Friday, March 24, 2006


The Big Climb

Last Sunday I participated in the 20th anniversary Big Climb for Leukemia. The picture at the right is the Columbia Tower, the tallest building in Seattle and the site of the "Big Climb". Key stats:

  • 69 flights of stairs
  • 1,311 steps
  • 19 steps per flight
  • 788 feet of vertical elevation
  • 1,389 people finished the race


I've contemplated participating in this race ever since I went to fat camp and lost 80 lbs by working out on the step mill. This piece of machinery will Kick Your Ass! I vividly remember the first time my personal trainer told me to get on and try it for "oh five minutes or so on level 3." After about 2 minutes I had created a step mill waterfall of sweat that would nourish a small African village. Over time, I eventually worked up to level 14 for 45 minutes. Other people in the club would always look over as I jacked up the speed and started to work out. -- Finally after 3 years I decided to try this race and see how close the step mill reflects climbing actual stairs.

I arrived at the Columbia Center (know locally as the death star) about an hour before my assigned race time, found a parking spot in the garage, rode the elevator to the first floor of the building, and witnessed my first jackass. As I left the elevator, I noticed a lean "Earth Runner" type warming up for the race by sprinting up the down escalator. This guy was taking this pretty seriously. Why would someone do this?
I checked in, and made my way over to the area I was told to wait in. All around me, a ton of people were stretching, tying and re-tying their shoe laces, running in place etc. I began to question my training regime. The previous afternoon I had participated in a Texas hold-em tourney followed by a large sushi dinner with plenty of beer and wine. I woke up race day and went out for a large breakfast which included a pretty stiff cocktail. Had all of this work prepared me for the race?
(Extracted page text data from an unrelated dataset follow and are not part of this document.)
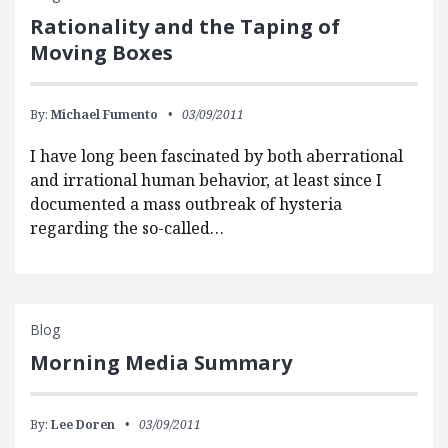
Rationality and the Taping of
Moving Boxes
By:
Michael Fumento
03/09/2011
I have long been fascinated by both aberrational
and irrational human behavior, at least since I
documented a mass outbreak of hysteria
regarding the so-called…
Blog
Morning Media Summary
By:
Lee Doren
03/09/2011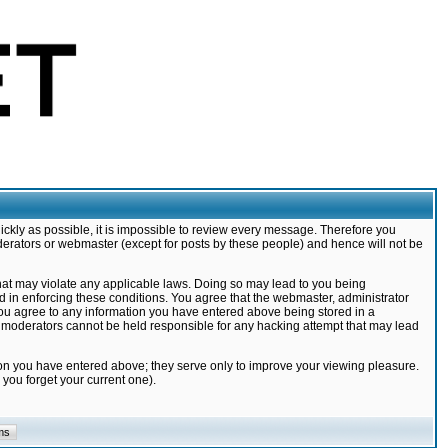
ickly as possible, it is impossible to review every message. Therefore you
derators or webmaster (except for posts by these people) and hence will not be
that may violate any applicable laws. Doing so may lead to you being
d in enforcing these conditions. You agree that the webmaster, administrator
 you agree to any information you have entered above being stored in a
nd moderators cannot be held responsible for any hacking attempt that may lead
ion you have entered above; they serve only to improve your viewing pleasure.
you forget your current one).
The group I was racing with consisted of all types; young, old, male, female etc. After our group's race time was announced, we all rode up a series of escalators which took us to the start line. The way these tower climbs work is, about every 5-10 seconds, a racer starts by swiping their timing chip as they run into the stairwell and begin their race. Being a rookie, I was a little nervous about the correct procedures / etiquette. Do you allow people to pass you or is it like roller derby where you elbow people trying to pass you? If you are passing do you yell "Left" like they did in Spanglish? I didn't have much time to dwell on this because pretty quickly I was at the front of the line and the line police guy yelled "Go!"

I went. Like the wind. I swiped my chip and headed for the door leading to the stairwell. I took the first 8-10 flights at two steps at a time, looked down at my heart rate monitor, and did a double take. My heart rate was already at 158 beats per minute. I quickly realized that I wasn't going to be able to do this thing at 2 steps at a time. I dropped downed to 1 step at a time and tried to find by rhythm.
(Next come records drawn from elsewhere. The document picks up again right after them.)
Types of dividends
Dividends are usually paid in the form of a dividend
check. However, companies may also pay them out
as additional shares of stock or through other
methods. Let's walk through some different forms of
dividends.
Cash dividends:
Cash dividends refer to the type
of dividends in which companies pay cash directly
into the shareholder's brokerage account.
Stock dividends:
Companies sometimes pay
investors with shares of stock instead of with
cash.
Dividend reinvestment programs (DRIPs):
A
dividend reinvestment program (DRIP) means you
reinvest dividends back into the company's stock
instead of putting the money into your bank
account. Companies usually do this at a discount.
Things are different in the well. At first you notice the silence. Waiting for the race to begin, there is the general buzz of tons of nervous competitors and their families. As soon as you go through the stairway door, the buzz quickly disappears. The silence is deceptive, and is quickly replaced by other sounds. The clop, clop, clop of rubber soles on cement steps. My loud breathing and the breathing of other competitors begins to overpower the silence.
It is also hot and humid in the well. The heat is comparable to a wrestling room. Hundreds of exerting bodies have run these stairs before I started. The humidity is from both the exercising humans and also from the spilled water from the watering stations scattered every ten floors or so. The race facilitators try to alleviate the heat and humidity by running large fans spaced every few floors.

I pass my first competitor around floor eight. He is a large muscular guy, and he looks like his heart is about to explode. I continue to pass people as I make my way up. The further up I go, the worse people look. I tried to pace myself with the goal of not getting passed by anyone. The over heard the gal that started right after I did telling her friend that this was the eighth race she had run, and she was on my heals through about floor 30.
The middle floors of the race are sort of a blur. I know at one point I grabbed a cup of water, and still had the same cup of water at the next water station ten floors up. The race was worth it for the middle section alone. The best part of tough exercise has always been getting into the “hypnotic” rhythm. When you get into this rhythm, it seems like you could go all day.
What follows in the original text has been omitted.